**EXERCISE:** Every entry below should be written out again exactly.

**SUPPLIED MATERIAL:**
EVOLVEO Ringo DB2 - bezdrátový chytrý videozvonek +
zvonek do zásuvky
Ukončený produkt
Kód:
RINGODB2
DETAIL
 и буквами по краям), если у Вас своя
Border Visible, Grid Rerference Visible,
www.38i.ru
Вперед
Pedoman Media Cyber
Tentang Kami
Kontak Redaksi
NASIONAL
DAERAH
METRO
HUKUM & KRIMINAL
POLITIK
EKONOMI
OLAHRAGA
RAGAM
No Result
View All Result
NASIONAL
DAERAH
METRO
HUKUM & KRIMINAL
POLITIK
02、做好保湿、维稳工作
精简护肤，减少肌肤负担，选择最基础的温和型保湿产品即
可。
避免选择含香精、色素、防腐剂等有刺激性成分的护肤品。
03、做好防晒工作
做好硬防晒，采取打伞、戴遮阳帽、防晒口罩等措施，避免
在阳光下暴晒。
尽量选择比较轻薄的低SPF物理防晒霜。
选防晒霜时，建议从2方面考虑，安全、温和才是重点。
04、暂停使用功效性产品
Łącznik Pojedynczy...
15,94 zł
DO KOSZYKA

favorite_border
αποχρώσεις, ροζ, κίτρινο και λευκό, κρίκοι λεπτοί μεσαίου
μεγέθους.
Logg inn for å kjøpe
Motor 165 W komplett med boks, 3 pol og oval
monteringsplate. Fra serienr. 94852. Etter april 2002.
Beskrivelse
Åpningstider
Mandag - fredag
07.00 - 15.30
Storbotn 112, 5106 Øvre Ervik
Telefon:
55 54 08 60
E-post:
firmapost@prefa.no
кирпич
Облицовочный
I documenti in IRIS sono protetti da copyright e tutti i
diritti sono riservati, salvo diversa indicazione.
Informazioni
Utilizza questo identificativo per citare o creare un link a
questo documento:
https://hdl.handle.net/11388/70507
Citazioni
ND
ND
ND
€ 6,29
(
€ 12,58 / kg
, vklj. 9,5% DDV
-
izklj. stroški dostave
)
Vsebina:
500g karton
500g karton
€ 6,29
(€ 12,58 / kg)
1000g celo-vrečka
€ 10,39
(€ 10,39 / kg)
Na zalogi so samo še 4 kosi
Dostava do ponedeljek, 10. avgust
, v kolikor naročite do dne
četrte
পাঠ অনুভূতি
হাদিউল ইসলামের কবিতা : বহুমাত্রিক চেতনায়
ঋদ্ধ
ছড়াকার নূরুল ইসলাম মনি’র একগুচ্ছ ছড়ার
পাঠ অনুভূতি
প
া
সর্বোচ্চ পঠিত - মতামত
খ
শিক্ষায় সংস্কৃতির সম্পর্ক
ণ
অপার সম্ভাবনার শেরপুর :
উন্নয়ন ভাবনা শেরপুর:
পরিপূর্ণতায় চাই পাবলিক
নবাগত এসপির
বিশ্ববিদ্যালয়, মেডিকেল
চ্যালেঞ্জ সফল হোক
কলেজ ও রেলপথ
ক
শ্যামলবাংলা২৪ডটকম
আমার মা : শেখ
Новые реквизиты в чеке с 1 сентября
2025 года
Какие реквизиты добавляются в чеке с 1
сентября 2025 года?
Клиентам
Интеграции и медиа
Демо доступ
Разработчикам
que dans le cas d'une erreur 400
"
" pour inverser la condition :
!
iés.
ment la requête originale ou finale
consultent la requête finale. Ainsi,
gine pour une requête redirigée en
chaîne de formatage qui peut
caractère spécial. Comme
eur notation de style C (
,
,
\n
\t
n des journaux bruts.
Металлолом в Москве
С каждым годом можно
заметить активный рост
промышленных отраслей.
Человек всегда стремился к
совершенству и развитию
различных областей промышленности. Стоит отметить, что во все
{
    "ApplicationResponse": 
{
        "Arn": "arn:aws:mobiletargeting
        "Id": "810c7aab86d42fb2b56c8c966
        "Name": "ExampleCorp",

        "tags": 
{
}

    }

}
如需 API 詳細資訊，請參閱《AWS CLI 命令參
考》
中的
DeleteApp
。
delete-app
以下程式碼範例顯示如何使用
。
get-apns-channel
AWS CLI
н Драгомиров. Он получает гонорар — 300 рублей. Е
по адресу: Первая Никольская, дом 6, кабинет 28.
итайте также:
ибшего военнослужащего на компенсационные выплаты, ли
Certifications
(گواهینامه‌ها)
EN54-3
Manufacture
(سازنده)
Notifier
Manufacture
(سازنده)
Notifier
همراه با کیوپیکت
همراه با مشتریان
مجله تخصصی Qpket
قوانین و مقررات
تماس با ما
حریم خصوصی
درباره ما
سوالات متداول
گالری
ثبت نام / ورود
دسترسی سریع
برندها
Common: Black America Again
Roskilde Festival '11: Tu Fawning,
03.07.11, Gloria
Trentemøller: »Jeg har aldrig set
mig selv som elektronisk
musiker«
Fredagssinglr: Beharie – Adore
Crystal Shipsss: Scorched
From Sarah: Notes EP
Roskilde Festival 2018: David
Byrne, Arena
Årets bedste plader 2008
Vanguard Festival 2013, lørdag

**PROBLEM SOLUTION:**
EVOLVEO Ringo DB2 - bezdrátový chytrý videozvonek +
zvonek do zásuvky
Ukončený produkt
Kód:
RINGODB2
DETAIL
 и буквами по краям), если у Вас своя
Border Visible, Grid Rerference Visible,
www.38i.ru
Вперед
Pedoman Media Cyber
Tentang Kami
Kontak Redaksi
NASIONAL
DAERAH
METRO
HUKUM & KRIMINAL
POLITIK
EKONOMI
OLAHRAGA
RAGAM
No Result
View All Result
NASIONAL
DAERAH
METRO
HUKUM & KRIMINAL
POLITIK
02、做好保湿、维稳工作
精简护肤，减少肌肤负担，选择最基础的温和型保湿产品即
可。
避免选择含香精、色素、防腐剂等有刺激性成分的护肤品。
03、做好防晒工作
做好硬防晒，采取打伞、戴遮阳帽、防晒口罩等措施，避免
在阳光下暴晒。
尽量选择比较轻薄的低SPF物理防晒霜。
选防晒霜时，建议从2方面考虑，安全、温和才是重点。
04、暂停使用功效性产品
Łącznik Pojedynczy...
15,94 zł
DO KOSZYKA

favorite_border
αποχρώσεις, ροζ, κίτρινο και λευκό, κρίκοι λεπτοί μεσαίου
μεγέθους.
Logg inn for å kjøpe
Motor 165 W komplett med boks, 3 pol og oval
monteringsplate. Fra serienr. 94852. Etter april 2002.
Beskrivelse
Åpningstider
Mandag - fredag
07.00 - 15.30
Storbotn 112, 5106 Øvre Ervik
Telefon:
55 54 08 60
E-post:
firmapost@prefa.no
кирпич
Облицовочный
I documenti in IRIS sono protetti da copyright e tutti i
diritti sono riservati, salvo diversa indicazione.
Informazioni
Utilizza questo identificativo per citare o creare un link a
questo documento:
https://hdl.handle.net/11388/70507
Citazioni
ND
ND
ND
€ 6,29
(
€ 12,58 / kg
, vklj. 9,5% DDV
-
izklj. stroški dostave
)
Vsebina:
500g karton
500g karton
€ 6,29
(€ 12,58 / kg)
1000g celo-vrečka
€ 10,39
(€ 10,39 / kg)
Na zalogi so samo še 4 kosi
Dostava do ponedeljek, 10. avgust
, v kolikor naročite do dne
četrte
পাঠ অনুভূতি
হাদিউল ইসলামের কবিতা : বহুমাত্রিক চেতনায়
ঋদ্ধ
ছড়াকার নূরুল ইসলাম মনি’র একগুচ্ছ ছড়ার
পাঠ অনুভূতি
প
া
সর্বোচ্চ পঠিত - মতামত
খ
শিক্ষায় সংস্কৃতির সম্পর্ক
ণ
অপার সম্ভাবনার শেরপুর :
উন্নয়ন ভাবনা শেরপুর:
পরিপূর্ণতায় চাই পাবলিক
নবাগত এসপির
বিশ্ববিদ্যালয়, মেডিকেল
চ্যালেঞ্জ সফল হোক
কলেজ ও রেলপথ
ক
শ্যামলবাংলা২৪ডটকম
আমার মা : শেখ
Новые реквизиты в чеке с 1 сентября
2025 года
Какие реквизиты добавляются в чеке с 1
сентября 2025 года?
Клиентам
Интеграции и медиа
Демо доступ
Разработчикам
que dans le cas d'une erreur 400
"
" pour inverser la condition :
!
iés.
ment la requête originale ou finale
consultent la requête finale. Ainsi,
gine pour une requête redirigée en
chaîne de formatage qui peut
caractère spécial. Comme
eur notation de style C (
,
,
\n
\t
n des journaux bruts.
Металлолом в Москве
С каждым годом можно
заметить активный рост
промышленных отраслей.
Человек всегда стремился к
совершенству и развитию
различных областей промышленности. Стоит отметить, что во все
{
    "ApplicationResponse": 
{
        "Arn": "arn:aws:mobiletargeting
        "Id": "810c7aab86d42fb2b56c8c966
        "Name": "ExampleCorp",

        "tags": 
{
}

    }

}
如需 API 詳細資訊，請參閱《AWS CLI 命令參
考》
中的
DeleteApp
。
delete-app
以下程式碼範例顯示如何使用
。
get-apns-channel
AWS CLI
н Драгомиров. Он получает гонорар — 300 рублей. Е
по адресу: Первая Никольская, дом 6, кабинет 28.
итайте также:
ибшего военнослужащего на компенсационные выплаты, ли
Certifications
(گواهینامه‌ها)
EN54-3
Manufacture
(سازنده)
Notifier
Manufacture
(سازنده)
Notifier
همراه با کیوپیکت
همراه با مشتریان
مجله تخصصی Qpket
قوانین و مقررات
تماس با ما
حریم خصوصی
درباره ما
سوالات متداول
گالری
ثبت نام / ورود
دسترسی سریع
برندها
Common: Black America Again
Roskilde Festival '11: Tu Fawning,
03.07.11, Gloria
Trentemøller: »Jeg har aldrig set
mig selv som elektronisk
musiker«
Fredagssinglr: Beharie – Adore
Crystal Shipsss: Scorched
From Sarah: Notes EP
Roskilde Festival 2018: David
Byrne, Arena
Årets bedste plader 2008
Vanguard Festival 2013, lørdag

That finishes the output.